Jeux Vidéo
Test : Far Cry Primal – Le mammouth, il assure
Seuls 15 mois séparent Far Cry 4 de Far Cry Primal. Alors forcément, il règne une certaine forme d’appréhension au moment de lancer ce titre. Celle de se retrouver face à un simple skin préhistorique, un bête recyclage vendu une soixantaine d’euros. Et si au premier coup d’oeil les deux jeux peuvent paraître très proches, en y regardant de plus près, on note des différences marquées. Après tout, c’est logique, les équipes de développement ne sont pas les mêmes et situer un jeu dans le mésolithique implique de prendre toute une série de décisions, même si Ubisoft n’a semble-t-il pas osé aller jusqu’au bout des choses.

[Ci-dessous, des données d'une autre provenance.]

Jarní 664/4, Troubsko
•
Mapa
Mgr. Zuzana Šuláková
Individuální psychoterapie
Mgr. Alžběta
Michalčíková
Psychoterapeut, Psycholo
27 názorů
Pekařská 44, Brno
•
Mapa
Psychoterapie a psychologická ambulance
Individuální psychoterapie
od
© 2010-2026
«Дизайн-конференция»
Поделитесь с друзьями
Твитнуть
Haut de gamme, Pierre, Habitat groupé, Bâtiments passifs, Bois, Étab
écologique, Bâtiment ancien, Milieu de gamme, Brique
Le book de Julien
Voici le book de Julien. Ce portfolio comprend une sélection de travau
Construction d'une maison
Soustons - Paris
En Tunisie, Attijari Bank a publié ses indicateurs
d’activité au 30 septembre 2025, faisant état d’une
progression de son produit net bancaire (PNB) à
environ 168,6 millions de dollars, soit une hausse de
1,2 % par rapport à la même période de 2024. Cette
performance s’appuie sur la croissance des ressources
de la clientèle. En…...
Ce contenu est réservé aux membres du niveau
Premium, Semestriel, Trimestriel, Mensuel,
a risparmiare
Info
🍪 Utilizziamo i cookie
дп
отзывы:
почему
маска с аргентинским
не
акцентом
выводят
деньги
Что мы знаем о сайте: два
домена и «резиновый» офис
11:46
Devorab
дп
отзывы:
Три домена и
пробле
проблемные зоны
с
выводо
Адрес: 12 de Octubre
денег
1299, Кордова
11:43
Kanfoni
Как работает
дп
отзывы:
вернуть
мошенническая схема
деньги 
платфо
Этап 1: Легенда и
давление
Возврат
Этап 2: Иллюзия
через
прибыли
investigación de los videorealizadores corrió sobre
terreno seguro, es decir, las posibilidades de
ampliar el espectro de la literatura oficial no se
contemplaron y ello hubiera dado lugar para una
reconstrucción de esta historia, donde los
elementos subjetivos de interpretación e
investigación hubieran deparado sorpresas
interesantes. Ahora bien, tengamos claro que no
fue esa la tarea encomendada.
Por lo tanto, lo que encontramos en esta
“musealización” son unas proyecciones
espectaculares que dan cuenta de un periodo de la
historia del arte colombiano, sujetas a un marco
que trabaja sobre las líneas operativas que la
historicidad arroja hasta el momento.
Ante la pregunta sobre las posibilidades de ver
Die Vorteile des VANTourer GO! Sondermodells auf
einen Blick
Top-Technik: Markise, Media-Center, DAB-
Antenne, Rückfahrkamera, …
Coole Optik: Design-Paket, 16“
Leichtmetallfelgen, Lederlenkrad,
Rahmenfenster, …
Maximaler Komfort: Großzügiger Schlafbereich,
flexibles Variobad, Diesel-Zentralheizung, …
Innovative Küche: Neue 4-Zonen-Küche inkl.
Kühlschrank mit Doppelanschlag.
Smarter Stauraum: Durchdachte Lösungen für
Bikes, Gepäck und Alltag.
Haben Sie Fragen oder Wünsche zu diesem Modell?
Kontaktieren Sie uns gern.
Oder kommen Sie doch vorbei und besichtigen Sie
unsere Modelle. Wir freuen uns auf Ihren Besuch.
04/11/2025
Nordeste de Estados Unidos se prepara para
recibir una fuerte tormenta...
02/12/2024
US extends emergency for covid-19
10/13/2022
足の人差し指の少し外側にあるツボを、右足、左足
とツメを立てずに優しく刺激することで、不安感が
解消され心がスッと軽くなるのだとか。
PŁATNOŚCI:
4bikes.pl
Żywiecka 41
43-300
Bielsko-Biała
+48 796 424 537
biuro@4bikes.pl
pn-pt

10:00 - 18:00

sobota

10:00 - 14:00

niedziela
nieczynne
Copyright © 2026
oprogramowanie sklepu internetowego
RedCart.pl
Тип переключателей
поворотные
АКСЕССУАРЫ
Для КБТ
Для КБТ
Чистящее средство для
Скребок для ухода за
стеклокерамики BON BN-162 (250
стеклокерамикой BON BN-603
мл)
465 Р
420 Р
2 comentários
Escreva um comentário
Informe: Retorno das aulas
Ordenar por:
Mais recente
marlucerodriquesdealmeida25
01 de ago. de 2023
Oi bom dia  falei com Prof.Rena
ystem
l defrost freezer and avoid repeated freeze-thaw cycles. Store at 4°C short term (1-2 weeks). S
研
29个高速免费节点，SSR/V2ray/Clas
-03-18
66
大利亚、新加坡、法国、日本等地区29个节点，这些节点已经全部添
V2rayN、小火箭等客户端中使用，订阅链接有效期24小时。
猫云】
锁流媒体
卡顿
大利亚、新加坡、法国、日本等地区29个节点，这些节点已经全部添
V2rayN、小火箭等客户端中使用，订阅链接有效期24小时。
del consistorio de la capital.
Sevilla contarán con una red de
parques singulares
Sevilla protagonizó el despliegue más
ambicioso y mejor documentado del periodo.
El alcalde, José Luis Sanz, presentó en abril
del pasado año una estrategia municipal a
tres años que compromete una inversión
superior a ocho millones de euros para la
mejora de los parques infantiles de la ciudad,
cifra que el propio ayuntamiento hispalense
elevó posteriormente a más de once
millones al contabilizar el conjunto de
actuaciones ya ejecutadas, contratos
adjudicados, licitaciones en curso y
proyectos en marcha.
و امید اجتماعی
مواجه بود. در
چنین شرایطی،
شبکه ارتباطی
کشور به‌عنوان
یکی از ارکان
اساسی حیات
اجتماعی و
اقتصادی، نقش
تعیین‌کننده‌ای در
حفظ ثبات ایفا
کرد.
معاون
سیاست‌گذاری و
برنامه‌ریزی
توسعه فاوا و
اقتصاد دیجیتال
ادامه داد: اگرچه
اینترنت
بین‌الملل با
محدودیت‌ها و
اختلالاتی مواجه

-10 000 avant la naissance du petit Jésus. La guerre a changé. Il ne s’agit plus de nations ou d’idéologies mais d’appartenances ethniques et de tribus. Une série sans fin de batailles où fusils plasma et M16 sont remplacés par sagaies, gourdins et arcs. La guerre a changé. Mais Far Cry reste Far Cry. Et la filiation avec le quatrième véritable épisode de la série saute aux yeux à chaque instant. Le magnifique monde d’Oros, situé en Europe Centrale, est ainsi lui aussi constitué de zones boisées et enneigées. Les indices visuels rappellent également d’anciennes aventures, au même titre que de très nombreuses animations, des phases de jeu hallucinatoires ou de la liste des compétences à débloquer. Ubisoft a même pensé à (ré)intégrer un grappin, de quoi se demander si les équipes de développement n’ont pas hésité jusqu’au dernier moment à caser une wingsuit en peau d’ours.
Exclusivement solo, Far Cry Primal est pourtant bien différent de ses prédécesseurs et s’appuie pour cela sur son thème préhistorique. Contrairement à un Far Cry 4 où Ajay devenait rapidement une menace mortelle pour tous les sbires de Pagan Min, Takkar, le héros de cette aventure, endosse le rôle de la proie dans ce milieu très hostile. Il est ainsi un peu question de survie lorsqu’on se balade seul dans les vallées verdoyantes d’Oros. Certes, enfoncer la boîte crânienne des membres des autres tribus est une simple formalité dans Far Cry Primal, mais lorsque deux ours se battent, il vaut mieux déguerpir avant qu’ils ne se mettent d’accord sur un repas commun. La faune locale, constituée entre autre de mammouths, tigres à dents de sabre ou d’ancêtres de rhinocéros, est relativement agressive et adopte un comportement plutôt réaliste : les loups se déplacent en petit groupe, les animaux herbivores subissent fréquemment des attaques mortelles, et à la nuit tombée, à la lumière d’un sublime clair de lune, les plus féroces des prédateurs chassent activement. Il est donc nécessaire d’être constamment sur ses gardes, notamment parce que certains animaux sauvages sont très rapides et que l’équipement de Takkar reste assez léger.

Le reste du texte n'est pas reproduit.